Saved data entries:
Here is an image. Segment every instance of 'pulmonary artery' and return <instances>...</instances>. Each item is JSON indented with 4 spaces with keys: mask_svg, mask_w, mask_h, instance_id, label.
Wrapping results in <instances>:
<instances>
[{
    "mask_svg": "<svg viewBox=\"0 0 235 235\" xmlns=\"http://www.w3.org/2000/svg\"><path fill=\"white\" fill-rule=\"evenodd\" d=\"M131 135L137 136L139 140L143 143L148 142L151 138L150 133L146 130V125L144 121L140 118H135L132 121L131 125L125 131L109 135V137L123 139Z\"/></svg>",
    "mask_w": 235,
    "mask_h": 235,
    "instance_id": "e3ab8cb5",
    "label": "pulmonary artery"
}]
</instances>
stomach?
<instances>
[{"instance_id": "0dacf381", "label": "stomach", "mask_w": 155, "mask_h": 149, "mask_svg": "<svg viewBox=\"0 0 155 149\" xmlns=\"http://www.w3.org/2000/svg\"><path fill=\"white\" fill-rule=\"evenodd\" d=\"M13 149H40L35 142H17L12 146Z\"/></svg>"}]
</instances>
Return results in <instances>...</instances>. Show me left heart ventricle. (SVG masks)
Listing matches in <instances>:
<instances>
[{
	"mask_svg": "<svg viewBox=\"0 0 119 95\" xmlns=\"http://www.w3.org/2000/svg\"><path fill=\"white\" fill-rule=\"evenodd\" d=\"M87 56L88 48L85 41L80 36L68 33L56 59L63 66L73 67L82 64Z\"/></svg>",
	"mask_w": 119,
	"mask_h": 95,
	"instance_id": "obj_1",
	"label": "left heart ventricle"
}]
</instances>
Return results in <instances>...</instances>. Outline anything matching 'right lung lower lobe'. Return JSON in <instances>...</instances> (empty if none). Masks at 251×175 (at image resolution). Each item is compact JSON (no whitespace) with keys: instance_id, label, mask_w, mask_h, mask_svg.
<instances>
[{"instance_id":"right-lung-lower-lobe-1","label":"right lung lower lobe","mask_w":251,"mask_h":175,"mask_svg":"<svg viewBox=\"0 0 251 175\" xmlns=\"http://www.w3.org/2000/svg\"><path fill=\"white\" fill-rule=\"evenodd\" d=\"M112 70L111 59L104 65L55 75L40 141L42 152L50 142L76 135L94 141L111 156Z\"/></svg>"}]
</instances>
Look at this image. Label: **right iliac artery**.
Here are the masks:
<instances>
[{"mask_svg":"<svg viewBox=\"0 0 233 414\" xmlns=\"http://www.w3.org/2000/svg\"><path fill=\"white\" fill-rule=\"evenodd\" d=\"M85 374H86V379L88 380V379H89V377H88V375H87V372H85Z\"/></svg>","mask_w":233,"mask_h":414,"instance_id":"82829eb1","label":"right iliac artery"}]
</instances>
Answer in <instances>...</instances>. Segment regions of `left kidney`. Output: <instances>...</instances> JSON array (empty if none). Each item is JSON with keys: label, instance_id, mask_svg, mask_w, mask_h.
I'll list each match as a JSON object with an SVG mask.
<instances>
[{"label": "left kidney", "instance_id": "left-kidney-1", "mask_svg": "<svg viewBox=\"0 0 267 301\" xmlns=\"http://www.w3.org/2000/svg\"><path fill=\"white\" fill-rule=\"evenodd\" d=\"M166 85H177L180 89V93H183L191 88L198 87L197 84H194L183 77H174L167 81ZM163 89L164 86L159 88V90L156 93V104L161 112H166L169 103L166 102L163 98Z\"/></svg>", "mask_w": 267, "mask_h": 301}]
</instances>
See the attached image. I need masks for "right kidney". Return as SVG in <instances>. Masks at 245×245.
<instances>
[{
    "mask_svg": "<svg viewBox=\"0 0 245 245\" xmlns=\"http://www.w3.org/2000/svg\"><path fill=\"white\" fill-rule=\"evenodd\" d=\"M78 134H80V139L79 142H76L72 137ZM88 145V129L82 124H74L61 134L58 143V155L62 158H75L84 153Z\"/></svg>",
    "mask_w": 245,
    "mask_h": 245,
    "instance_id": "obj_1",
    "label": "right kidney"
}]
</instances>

▶ [Exercise goal]: Every entry should be reproduced word for word.

▶ [Your solution]:
Here is an image. Segment every instance of 'pulmonary artery' and return <instances>...</instances>. Each item is JSON indented with 4 spaces with keys: mask_svg, mask_w, mask_h, instance_id, label.
Wrapping results in <instances>:
<instances>
[{
    "mask_svg": "<svg viewBox=\"0 0 235 235\" xmlns=\"http://www.w3.org/2000/svg\"><path fill=\"white\" fill-rule=\"evenodd\" d=\"M131 135L137 136L139 140L143 143L148 142L151 138L150 133L146 130V125L144 121L140 118H135L132 121L131 125L125 131L109 135V137L123 139Z\"/></svg>",
    "mask_w": 235,
    "mask_h": 235,
    "instance_id": "e3ab8cb5",
    "label": "pulmonary artery"
}]
</instances>
stomach?
<instances>
[{"instance_id": "0dacf381", "label": "stomach", "mask_w": 155, "mask_h": 149, "mask_svg": "<svg viewBox=\"0 0 155 149\" xmlns=\"http://www.w3.org/2000/svg\"><path fill=\"white\" fill-rule=\"evenodd\" d=\"M13 149H40L35 142H17L12 146Z\"/></svg>"}]
</instances>
Return results in <instances>...</instances>. Show me left heart ventricle. (SVG masks)
Listing matches in <instances>:
<instances>
[{
	"mask_svg": "<svg viewBox=\"0 0 119 95\" xmlns=\"http://www.w3.org/2000/svg\"><path fill=\"white\" fill-rule=\"evenodd\" d=\"M87 56L88 48L85 41L80 36L68 33L56 59L63 66L73 67L82 64Z\"/></svg>",
	"mask_w": 119,
	"mask_h": 95,
	"instance_id": "obj_1",
	"label": "left heart ventricle"
}]
</instances>
Return results in <instances>...</instances>. Outline anything matching 'right lung lower lobe'. Return JSON in <instances>...</instances> (empty if none). Masks at 251×175 (at image resolution). Each item is compact JSON (no whitespace) with keys: instance_id, label, mask_w, mask_h, mask_svg.
<instances>
[{"instance_id":"right-lung-lower-lobe-1","label":"right lung lower lobe","mask_w":251,"mask_h":175,"mask_svg":"<svg viewBox=\"0 0 251 175\" xmlns=\"http://www.w3.org/2000/svg\"><path fill=\"white\" fill-rule=\"evenodd\" d=\"M112 70L111 59L104 65L55 75L40 141L42 152L50 142L76 135L94 141L111 156Z\"/></svg>"}]
</instances>
Look at this image. Label: **right iliac artery**.
Here are the masks:
<instances>
[{"mask_svg":"<svg viewBox=\"0 0 233 414\" xmlns=\"http://www.w3.org/2000/svg\"><path fill=\"white\" fill-rule=\"evenodd\" d=\"M85 374H86V379L88 380V379H89V377H88V375H87V372H85Z\"/></svg>","mask_w":233,"mask_h":414,"instance_id":"82829eb1","label":"right iliac artery"}]
</instances>
Answer in <instances>...</instances>. Segment regions of `left kidney`. Output: <instances>...</instances> JSON array (empty if none). Each item is JSON with keys: label, instance_id, mask_svg, mask_w, mask_h.
I'll list each match as a JSON object with an SVG mask.
<instances>
[{"label": "left kidney", "instance_id": "left-kidney-1", "mask_svg": "<svg viewBox=\"0 0 267 301\" xmlns=\"http://www.w3.org/2000/svg\"><path fill=\"white\" fill-rule=\"evenodd\" d=\"M166 85H177L180 89V93H183L191 88L198 87L197 84H194L183 77H174L167 81ZM163 89L164 86L159 88V90L156 93V104L161 112H166L169 103L166 102L163 98Z\"/></svg>", "mask_w": 267, "mask_h": 301}]
</instances>
See the attached image. I need masks for "right kidney". Return as SVG in <instances>. Masks at 245×245.
<instances>
[{
    "mask_svg": "<svg viewBox=\"0 0 245 245\" xmlns=\"http://www.w3.org/2000/svg\"><path fill=\"white\" fill-rule=\"evenodd\" d=\"M78 134H80V139L79 142H76L72 137ZM88 145V129L82 124H74L61 134L58 143V155L62 158H75L84 153Z\"/></svg>",
    "mask_w": 245,
    "mask_h": 245,
    "instance_id": "obj_1",
    "label": "right kidney"
}]
</instances>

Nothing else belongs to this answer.